Instructions for the task =>
Please find the lines in the entries below that contain the word "this", and copy each one.

[Records excerpted from a collection]
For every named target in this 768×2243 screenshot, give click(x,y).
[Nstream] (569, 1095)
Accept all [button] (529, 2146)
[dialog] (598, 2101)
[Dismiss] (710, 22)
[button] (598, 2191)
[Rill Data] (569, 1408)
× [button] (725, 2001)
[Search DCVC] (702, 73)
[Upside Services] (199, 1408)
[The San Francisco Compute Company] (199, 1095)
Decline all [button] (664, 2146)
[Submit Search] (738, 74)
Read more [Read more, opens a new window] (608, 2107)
==
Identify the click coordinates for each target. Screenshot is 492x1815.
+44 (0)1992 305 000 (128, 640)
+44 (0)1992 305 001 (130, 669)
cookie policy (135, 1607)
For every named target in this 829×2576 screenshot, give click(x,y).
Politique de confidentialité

Output of the exercise =>
For every named target in this 768×2243 screenshot, give click(x,y).
For every named target in this 829×2576 screenshot, give click(x,y).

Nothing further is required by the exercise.